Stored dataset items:

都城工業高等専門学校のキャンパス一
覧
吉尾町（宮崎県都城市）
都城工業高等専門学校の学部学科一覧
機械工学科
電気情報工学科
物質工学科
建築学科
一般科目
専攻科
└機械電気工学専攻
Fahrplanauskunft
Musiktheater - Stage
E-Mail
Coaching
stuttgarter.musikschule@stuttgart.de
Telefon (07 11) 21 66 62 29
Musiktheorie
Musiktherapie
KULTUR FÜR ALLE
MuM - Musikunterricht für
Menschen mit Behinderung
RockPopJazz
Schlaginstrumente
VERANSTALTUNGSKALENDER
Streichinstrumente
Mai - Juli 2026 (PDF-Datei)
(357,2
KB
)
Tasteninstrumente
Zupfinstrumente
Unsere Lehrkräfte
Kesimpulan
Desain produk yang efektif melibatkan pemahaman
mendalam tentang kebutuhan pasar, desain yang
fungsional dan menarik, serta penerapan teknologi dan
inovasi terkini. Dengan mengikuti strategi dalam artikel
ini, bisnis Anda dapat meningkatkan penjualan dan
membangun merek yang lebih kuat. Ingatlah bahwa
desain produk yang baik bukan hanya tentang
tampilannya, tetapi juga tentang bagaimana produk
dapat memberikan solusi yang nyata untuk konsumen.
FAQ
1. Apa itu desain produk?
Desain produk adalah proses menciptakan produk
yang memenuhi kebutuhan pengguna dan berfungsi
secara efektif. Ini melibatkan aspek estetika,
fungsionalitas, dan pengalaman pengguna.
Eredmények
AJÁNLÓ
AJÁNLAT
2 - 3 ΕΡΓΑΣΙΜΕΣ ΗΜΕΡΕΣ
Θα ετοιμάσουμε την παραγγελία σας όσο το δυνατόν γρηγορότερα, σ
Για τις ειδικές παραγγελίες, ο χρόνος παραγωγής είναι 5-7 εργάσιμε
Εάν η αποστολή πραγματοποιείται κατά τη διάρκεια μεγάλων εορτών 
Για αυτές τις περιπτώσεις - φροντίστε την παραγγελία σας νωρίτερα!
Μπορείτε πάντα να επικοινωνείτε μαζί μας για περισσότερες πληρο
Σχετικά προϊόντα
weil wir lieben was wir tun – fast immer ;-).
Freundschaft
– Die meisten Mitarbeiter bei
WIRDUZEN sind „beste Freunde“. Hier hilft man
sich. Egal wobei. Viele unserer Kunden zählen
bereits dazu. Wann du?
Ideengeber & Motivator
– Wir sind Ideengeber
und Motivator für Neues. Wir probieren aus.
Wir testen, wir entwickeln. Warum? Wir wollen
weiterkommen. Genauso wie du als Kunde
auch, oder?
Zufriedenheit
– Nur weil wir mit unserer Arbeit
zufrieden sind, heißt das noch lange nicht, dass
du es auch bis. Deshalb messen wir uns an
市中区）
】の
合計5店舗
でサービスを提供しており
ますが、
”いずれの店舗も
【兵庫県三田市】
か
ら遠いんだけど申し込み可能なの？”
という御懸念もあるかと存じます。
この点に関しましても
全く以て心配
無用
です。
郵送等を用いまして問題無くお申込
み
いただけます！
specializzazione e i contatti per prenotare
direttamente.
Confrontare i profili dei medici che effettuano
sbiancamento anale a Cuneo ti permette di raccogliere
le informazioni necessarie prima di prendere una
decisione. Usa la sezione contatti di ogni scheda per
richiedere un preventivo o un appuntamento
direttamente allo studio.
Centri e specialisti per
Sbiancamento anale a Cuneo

→ Directions for this task: Start to finish, restate the records above word for word.

→ Task result:
都城工業高等専門学校のキャンパス一
覧
吉尾町（宮崎県都城市）
都城工業高等専門学校の学部学科一覧
機械工学科
電気情報工学科
物質工学科
建築学科
一般科目
専攻科
└機械電気工学専攻
Fahrplanauskunft
Musiktheater - Stage
E-Mail
Coaching
stuttgarter.musikschule@stuttgart.de
Telefon (07 11) 21 66 62 29
Musiktheorie
Musiktherapie
KULTUR FÜR ALLE
MuM - Musikunterricht für
Menschen mit Behinderung
RockPopJazz
Schlaginstrumente
VERANSTALTUNGSKALENDER
Streichinstrumente
Mai - Juli 2026 (PDF-Datei)
(357,2
KB
)
Tasteninstrumente
Zupfinstrumente
Unsere Lehrkräfte
Kesimpulan
Desain produk yang efektif melibatkan pemahaman
mendalam tentang kebutuhan pasar, desain yang
fungsional dan menarik, serta penerapan teknologi dan
inovasi terkini. Dengan mengikuti strategi dalam artikel
ini, bisnis Anda dapat meningkatkan penjualan dan
membangun merek yang lebih kuat. Ingatlah bahwa
desain produk yang baik bukan hanya tentang
tampilannya, tetapi juga tentang bagaimana produk
dapat memberikan solusi yang nyata untuk konsumen.
FAQ
1. Apa itu desain produk?
Desain produk adalah proses menciptakan produk
yang memenuhi kebutuhan pengguna dan berfungsi
secara efektif. Ini melibatkan aspek estetika,
fungsionalitas, dan pengalaman pengguna.
Eredmények
AJÁNLÓ
AJÁNLAT
2 - 3 ΕΡΓΑΣΙΜΕΣ ΗΜΕΡΕΣ
Θα ετοιμάσουμε την παραγγελία σας όσο το δυνατόν γρηγορότερα, σ
Για τις ειδικές παραγγελίες, ο χρόνος παραγωγής είναι 5-7 εργάσιμε
Εάν η αποστολή πραγματοποιείται κατά τη διάρκεια μεγάλων εορτών 
Για αυτές τις περιπτώσεις - φροντίστε την παραγγελία σας νωρίτερα!
Μπορείτε πάντα να επικοινωνείτε μαζί μας για περισσότερες πληρο
Σχετικά προϊόντα
weil wir lieben was wir tun – fast immer ;-).
Freundschaft
– Die meisten Mitarbeiter bei
WIRDUZEN sind „beste Freunde“. Hier hilft man
sich. Egal wobei. Viele unserer Kunden zählen
bereits dazu. Wann du?
Ideengeber & Motivator
– Wir sind Ideengeber
und Motivator für Neues. Wir probieren aus.
Wir testen, wir entwickeln. Warum? Wir wollen
weiterkommen. Genauso wie du als Kunde
auch, oder?
Zufriedenheit
– Nur weil wir mit unserer Arbeit
zufrieden sind, heißt das noch lange nicht, dass
du es auch bis. Deshalb messen wir uns an
市中区）
】の
合計5店舗
でサービスを提供しており
ますが、
”いずれの店舗も
【兵庫県三田市】
か
ら遠いんだけど申し込み可能なの？”
という御懸念もあるかと存じます。
この点に関しましても
全く以て心配
無用
です。
郵送等を用いまして問題無くお申込
み
いただけます！
specializzazione e i contatti per prenotare
direttamente.
Confrontare i profili dei medici che effettuano
sbiancamento anale a Cuneo ti permette di raccogliere
le informazioni necessarie prima di prendere una
decisione. Usa la sezione contatti di ogni scheda per
richiedere un preventivo o un appuntamento
direttamente allo studio.
Centri e specialisti per
Sbiancamento anale a Cuneo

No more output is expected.